WORK TO BE COMPLETED → Transcribe all of the listing exactly.

SOURCE MATERIAL →

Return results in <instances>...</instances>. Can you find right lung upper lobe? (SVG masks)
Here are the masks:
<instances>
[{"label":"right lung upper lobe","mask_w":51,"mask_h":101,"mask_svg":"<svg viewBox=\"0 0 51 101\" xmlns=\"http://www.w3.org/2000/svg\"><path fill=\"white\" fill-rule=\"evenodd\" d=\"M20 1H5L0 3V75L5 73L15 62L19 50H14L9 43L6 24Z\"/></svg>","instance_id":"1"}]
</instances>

EXERCISE OUTPUT →
Return results in <instances>...</instances>. Can you find right lung upper lobe? (SVG masks)
Here are the masks:
<instances>
[{"label":"right lung upper lobe","mask_w":51,"mask_h":101,"mask_svg":"<svg viewBox=\"0 0 51 101\" xmlns=\"http://www.w3.org/2000/svg\"><path fill=\"white\" fill-rule=\"evenodd\" d=\"M20 1H5L0 3V75L5 73L15 62L19 50H14L9 43L6 24Z\"/></svg>","instance_id":"1"}]
</instances>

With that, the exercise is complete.